Aidan asked, "How can our family work on this together?"  How might you have responded to this situation?  I stated, "Of course raising an autistic child can be stressful.  Staying constructive, however, might require both of you, Macy and other family members to understand each other’s strengths and weaknesses so you can all work as a team.  In terms of helping your family gather around Devon, there are two steps I use to floor-time with a family approach."

2 Steps to Floor-Time

♦ #1  Time for Siblings
I stated to Aidan and Colleen, "First, let’s discuss time for siblings. Siblings of a child with autism often have challenges of their own.  The sibling reaction that everyone seems to talk about is jealousy or resentment. Because of course, the autistic child receives a lot of attention, a sister like Macy could naturally feel lost in the shuffle. 

However, there are other reactions, such as anxiety or worry that the same thing could happen to them.  Some siblings become very overprotective, almost like little parents themselves.  Other children can become very impulsive and aggressive with their siblings because their sibling’s vulnerability is too scary to recognize.  How do you think Macy feels about her brother?" 

Aidan stated, "I’ve observed that Macy seems embarrassed by Devon when she’s with her friends. At the same time, though, she can be very defensive of him, especially if she thinks he’s being made fun of."  Colleen stated, "I think she’s afraid of him to an extent…she doesn’t understand why he is the way he is." 

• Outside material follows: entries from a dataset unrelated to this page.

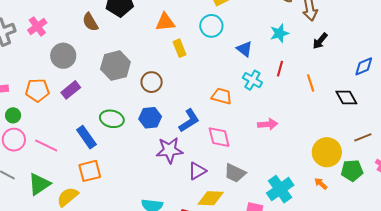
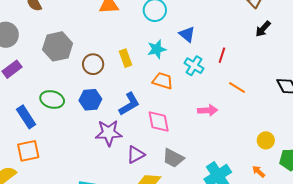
cyan star: (279, 33) -> (157, 49), moved
yellow rectangle: (180, 48) -> (126, 58), moved
orange line: (311, 83) -> (237, 88), moved, turned -42
yellow circle: (327, 152) -> (266, 140), size x0.6

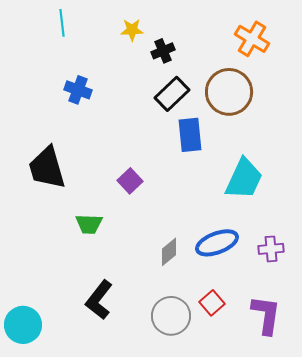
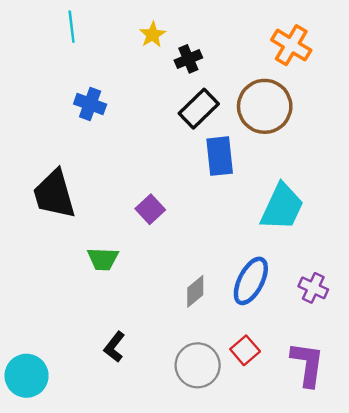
yellow star: (132, 30) -> (153, 35), turned -30
blue ellipse: (217, 243) -> (251, 281), turned -42
purple cross: (271, 249) -> (313, 288), turned 30
black L-shape: (99, 300) -> (114, 347), size x0.7

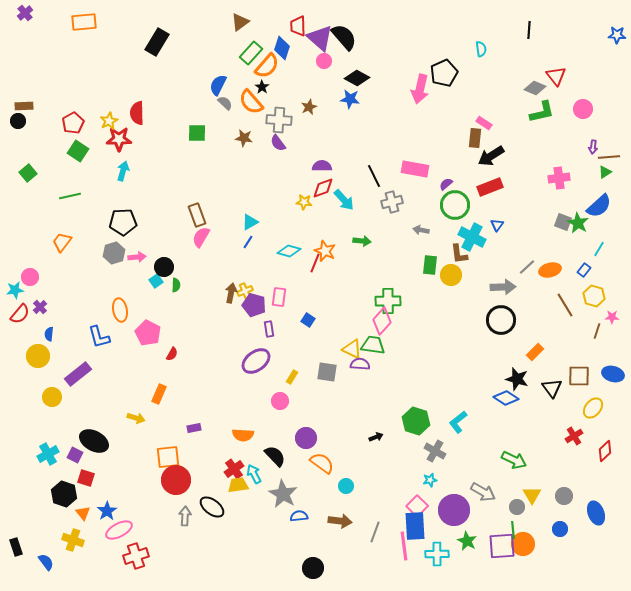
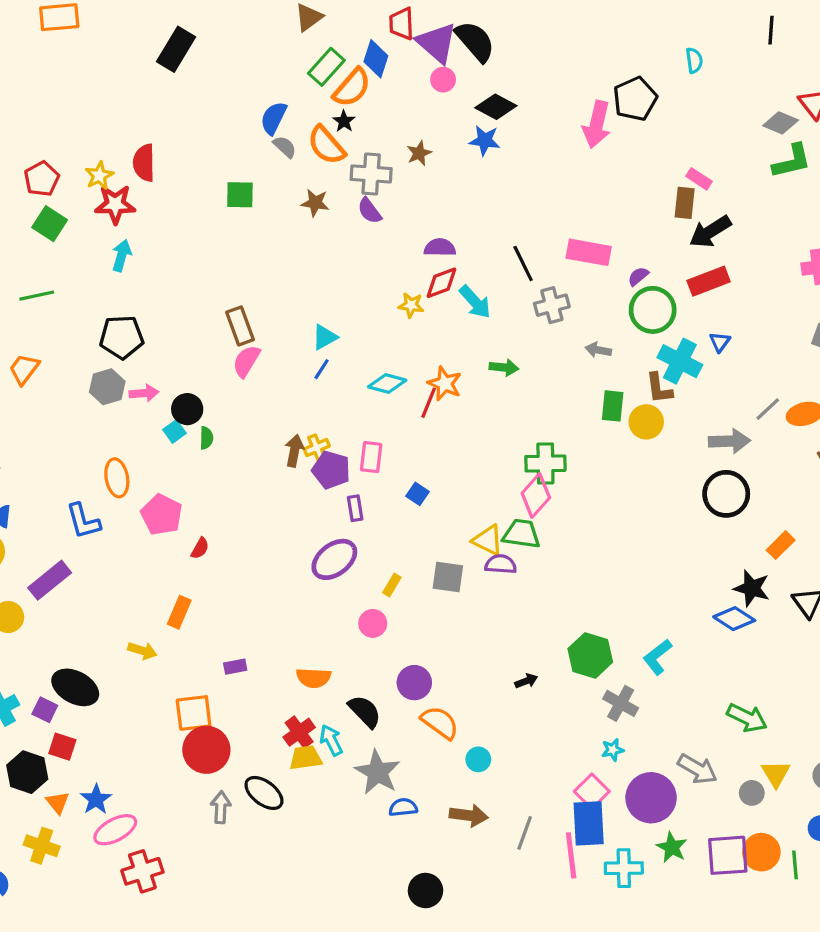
green line: (513, 530) -> (795, 865), moved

I stated, "These are all normal reactions, and the more often both of you are aware of them and talk to each other about them, the more likely your whole family can get to that deeper level of understanding that brings the family closer together.  You might want to set up opportunities for Macy to talk to you about her feelings and ask questions, and also to let her know that you empathize." 

Colleen asked, "Do you have any suggestions about how we might entice Macy to be more involved in Devon’s care?"  I said, "You might consider paying her to babysit Devon.  If you’re not comfortable leaving her completely alone with Devon, you could stay in the house, but Macy might learn how to play and interact with her younger brother.  For Macy, this can lead to a deeper sense of pride and empathy towards him." 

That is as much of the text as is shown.